Speaking on environment and conflict, and his work with UNEP over many years, Finnish Member of Parliament and Special Envoy to the Horn of Africa Pekka Haavisto observed that peace holding, resource use and environmental management are interlinked in critical ways, and affect the world's poorest people in dramatic fashion.

Particular regard was paid at the same UNEP event by Pekka Haavisto to water use and availability in relation to population growth and human development. Water is a potential source of conflict across the world.

In Africa, governments are presently engaged in politically sensitive actions to secure and preserve water resources. Drawing an analogy in another resource, Mr Haavisto posed the question, "We all know about oil wars. We ask, can there be an oil peace?"

The underlying approach to resolution, then, would have a large component of reframing, redefining, of interpreting conditions, experiences and prospects differently - of using language differently, and of behaving more positively at state and corporate levels. Pekka Haavisto stressed that this applies, also, to the development of institutions where none have exited.

Returning to resources, redressing resource issues
Earlier, David Jensen had spoken of the "natural resource curse" - a phenomenon in which an abundance of natural resources actually leaded to impoverishment and conflict, relative both to other nations and to pre-existing socio-economic conditions.

He added that UNEP is currently assessing potentials for improved distribution of natural resources in Côte d'Ivoire - an economy that had been stable and growing until the collapse of cocoa prices in 1985, and the military coup of 1999. Associated with this is subsequent financing of military activity through sale of sales of diamond and gold and taxation of cocoa production.

David Jensen expressed the view that Côte d'Ivoire may address the environmental impacts of conflict by creating value-added processes for cocoa and rubber, to great jobs, by transformation of informal sectors to formal businesses, by improved energy distribution, by creation of a sizeable nature-based tourism sector, and by land reclamation and reforestation.

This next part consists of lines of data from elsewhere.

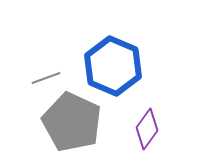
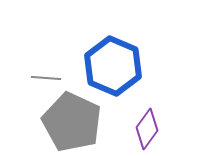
gray line: rotated 24 degrees clockwise
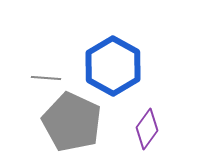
blue hexagon: rotated 6 degrees clockwise
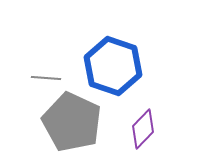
blue hexagon: rotated 10 degrees counterclockwise
purple diamond: moved 4 px left; rotated 9 degrees clockwise
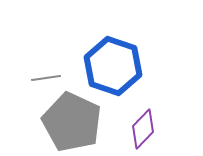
gray line: rotated 12 degrees counterclockwise
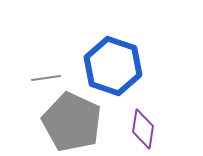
purple diamond: rotated 36 degrees counterclockwise
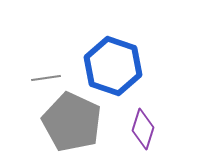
purple diamond: rotated 9 degrees clockwise
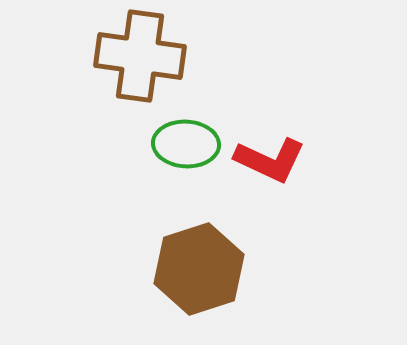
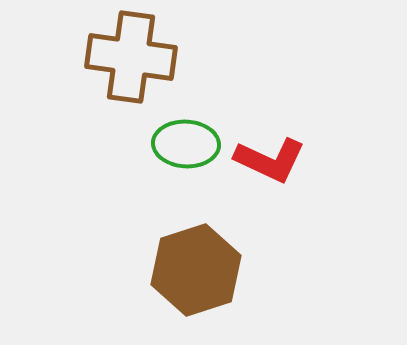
brown cross: moved 9 px left, 1 px down
brown hexagon: moved 3 px left, 1 px down
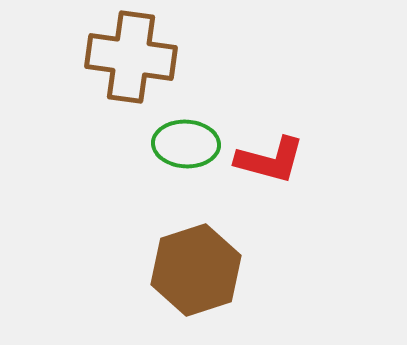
red L-shape: rotated 10 degrees counterclockwise
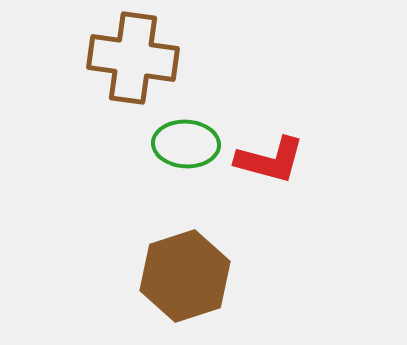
brown cross: moved 2 px right, 1 px down
brown hexagon: moved 11 px left, 6 px down
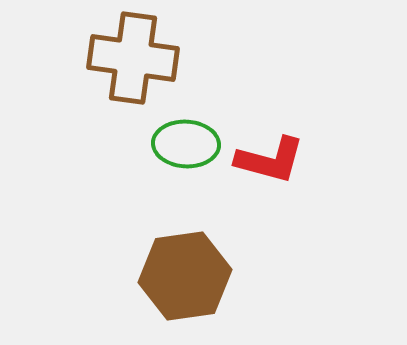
brown hexagon: rotated 10 degrees clockwise
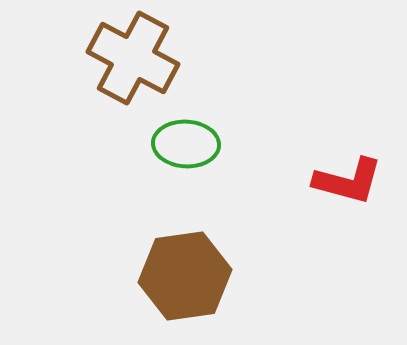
brown cross: rotated 20 degrees clockwise
red L-shape: moved 78 px right, 21 px down
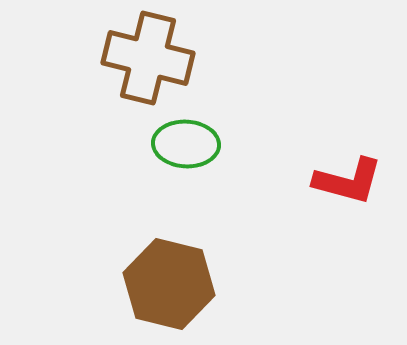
brown cross: moved 15 px right; rotated 14 degrees counterclockwise
brown hexagon: moved 16 px left, 8 px down; rotated 22 degrees clockwise
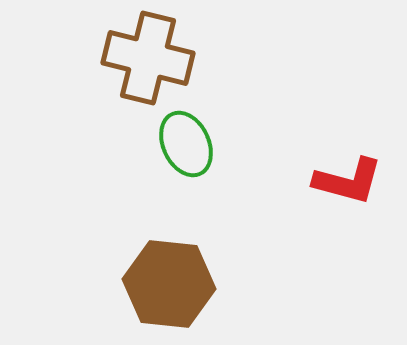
green ellipse: rotated 62 degrees clockwise
brown hexagon: rotated 8 degrees counterclockwise
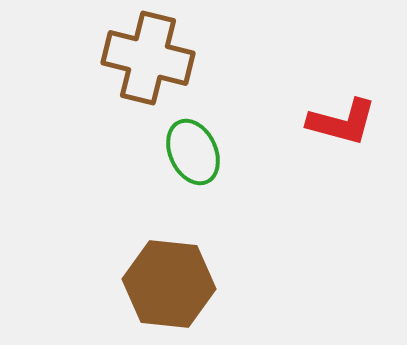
green ellipse: moved 7 px right, 8 px down
red L-shape: moved 6 px left, 59 px up
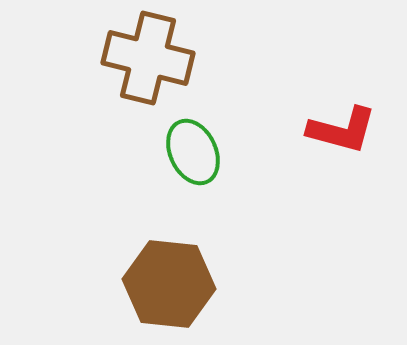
red L-shape: moved 8 px down
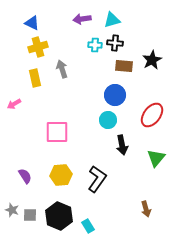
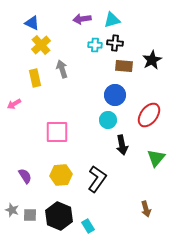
yellow cross: moved 3 px right, 2 px up; rotated 24 degrees counterclockwise
red ellipse: moved 3 px left
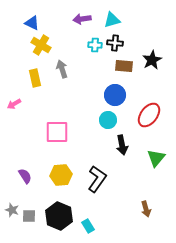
yellow cross: rotated 18 degrees counterclockwise
gray square: moved 1 px left, 1 px down
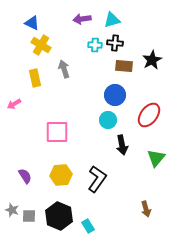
gray arrow: moved 2 px right
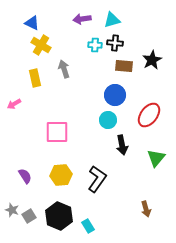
gray square: rotated 32 degrees counterclockwise
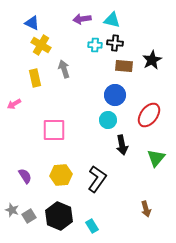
cyan triangle: rotated 30 degrees clockwise
pink square: moved 3 px left, 2 px up
cyan rectangle: moved 4 px right
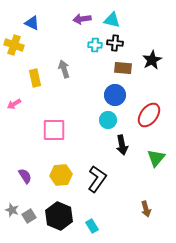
yellow cross: moved 27 px left; rotated 12 degrees counterclockwise
brown rectangle: moved 1 px left, 2 px down
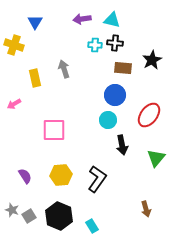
blue triangle: moved 3 px right, 1 px up; rotated 35 degrees clockwise
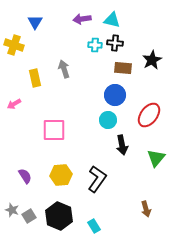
cyan rectangle: moved 2 px right
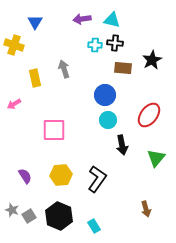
blue circle: moved 10 px left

Opportunities for security and development
An organisational and institutional focus may be found in the work of the Global Centre on Conflict, Security and Development (CCSD) - which offers opportunities for research, knowledge-building and development, underpinned by efforts towards prevention and resolution of conflict or violent situations.

A significant initiative undertaken by CCSD is The Hive, a Web-based knowledge platform designed to connect practitioners, researchers, policymakers, individuals and organisations attempting to deal with issues of violence, conflict and societal, economic and political fragility.